_ACTIVITY_
Without omitting anything, copy the data exactly.

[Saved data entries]
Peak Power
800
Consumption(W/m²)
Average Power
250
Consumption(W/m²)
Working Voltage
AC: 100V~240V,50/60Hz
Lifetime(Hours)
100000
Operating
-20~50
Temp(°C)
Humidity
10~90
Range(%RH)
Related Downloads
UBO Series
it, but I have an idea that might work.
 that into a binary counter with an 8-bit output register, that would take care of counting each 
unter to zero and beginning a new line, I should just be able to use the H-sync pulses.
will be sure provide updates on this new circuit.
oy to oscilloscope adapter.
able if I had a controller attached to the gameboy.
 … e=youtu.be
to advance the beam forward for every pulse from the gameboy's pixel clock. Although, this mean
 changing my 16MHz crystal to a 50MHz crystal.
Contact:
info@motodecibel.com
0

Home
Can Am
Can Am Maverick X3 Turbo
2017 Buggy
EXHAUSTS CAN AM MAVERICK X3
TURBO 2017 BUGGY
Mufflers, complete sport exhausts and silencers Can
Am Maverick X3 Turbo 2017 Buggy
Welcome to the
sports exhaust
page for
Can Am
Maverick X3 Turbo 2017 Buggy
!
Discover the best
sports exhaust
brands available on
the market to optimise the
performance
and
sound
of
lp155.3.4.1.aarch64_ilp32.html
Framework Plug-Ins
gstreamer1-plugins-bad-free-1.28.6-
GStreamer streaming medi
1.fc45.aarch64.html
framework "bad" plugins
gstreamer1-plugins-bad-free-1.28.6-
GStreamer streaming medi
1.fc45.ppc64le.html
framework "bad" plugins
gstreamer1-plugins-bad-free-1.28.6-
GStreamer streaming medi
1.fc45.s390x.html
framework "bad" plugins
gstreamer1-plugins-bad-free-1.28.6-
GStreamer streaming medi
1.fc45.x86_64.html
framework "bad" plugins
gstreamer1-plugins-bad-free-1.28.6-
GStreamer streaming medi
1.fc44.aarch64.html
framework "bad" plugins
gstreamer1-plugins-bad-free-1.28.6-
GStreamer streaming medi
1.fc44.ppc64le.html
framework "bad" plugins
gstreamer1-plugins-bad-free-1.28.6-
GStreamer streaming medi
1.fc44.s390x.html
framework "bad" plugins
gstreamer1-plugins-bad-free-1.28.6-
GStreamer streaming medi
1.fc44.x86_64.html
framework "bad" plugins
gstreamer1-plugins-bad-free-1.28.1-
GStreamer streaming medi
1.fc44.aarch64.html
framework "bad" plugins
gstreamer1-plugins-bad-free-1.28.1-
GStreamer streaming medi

_REPLY TO THE TASK_
Peak Power
800
Consumption(W/m²)
Average Power
250
Consumption(W/m²)
Working Voltage
AC: 100V~240V,50/60Hz
Lifetime(Hours)
100000
Operating
-20~50
Temp(°C)
Humidity
10~90
Range(%RH)
Related Downloads
UBO Series
it, but I have an idea that might work.
 that into a binary counter with an 8-bit output register, that would take care of counting each 
unter to zero and beginning a new line, I should just be able to use the H-sync pulses.
will be sure provide updates on this new circuit.
oy to oscilloscope adapter.
able if I had a controller attached to the gameboy.
 … e=youtu.be
to advance the beam forward for every pulse from the gameboy's pixel clock. Although, this mean
 changing my 16MHz crystal to a 50MHz crystal.
Contact:
info@motodecibel.com
0

Home
Can Am
Can Am Maverick X3 Turbo
2017 Buggy
EXHAUSTS CAN AM MAVERICK X3
TURBO 2017 BUGGY
Mufflers, complete sport exhausts and silencers Can
Am Maverick X3 Turbo 2017 Buggy
Welcome to the
sports exhaust
page for
Can Am
Maverick X3 Turbo 2017 Buggy
!
Discover the best
sports exhaust
brands available on
the market to optimise the
performance
and
sound
of
lp155.3.4.1.aarch64_ilp32.html
Framework Plug-Ins
gstreamer1-plugins-bad-free-1.28.6-
GStreamer streaming medi
1.fc45.aarch64.html
framework "bad" plugins
gstreamer1-plugins-bad-free-1.28.6-
GStreamer streaming medi
1.fc45.ppc64le.html
framework "bad" plugins
gstreamer1-plugins-bad-free-1.28.6-
GStreamer streaming medi
1.fc45.s390x.html
framework "bad" plugins
gstreamer1-plugins-bad-free-1.28.6-
GStreamer streaming medi
1.fc45.x86_64.html
framework "bad" plugins
gstreamer1-plugins-bad-free-1.28.6-
GStreamer streaming medi
1.fc44.aarch64.html
framework "bad" plugins
gstreamer1-plugins-bad-free-1.28.6-
GStreamer streaming medi
1.fc44.ppc64le.html
framework "bad" plugins
gstreamer1-plugins-bad-free-1.28.6-
GStreamer streaming medi
1.fc44.s390x.html
framework "bad" plugins
gstreamer1-plugins-bad-free-1.28.6-
GStreamer streaming medi
1.fc44.x86_64.html
framework "bad" plugins
gstreamer1-plugins-bad-free-1.28.1-
GStreamer streaming medi
1.fc44.aarch64.html
framework "bad" plugins
gstreamer1-plugins-bad-free-1.28.1-
GStreamer streaming medi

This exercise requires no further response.